(Saved data entries)
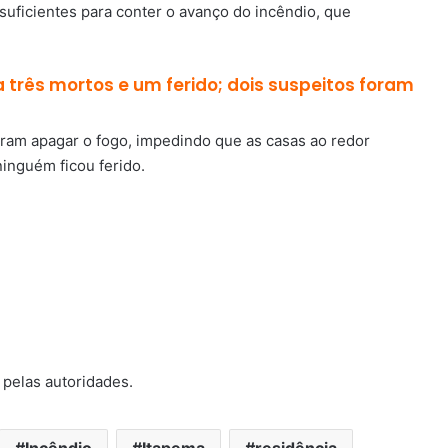
uficientes para conter o avanço do incêndio, que
 três mortos e um ferido; dois suspeitos foram
ram apagar o fogo, impedindo que as casas ao redor
ninguém ficou ferido.
 pelas autoridades.
Incêndio
Itapema
residência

What is needed
After locating the line with "ninguém ficou ferido.", output that line and every later one exactly, through the end of the entries above.

Reply
ninguém ficou ferido.
 pelas autoridades.
Incêndio
Itapema
residência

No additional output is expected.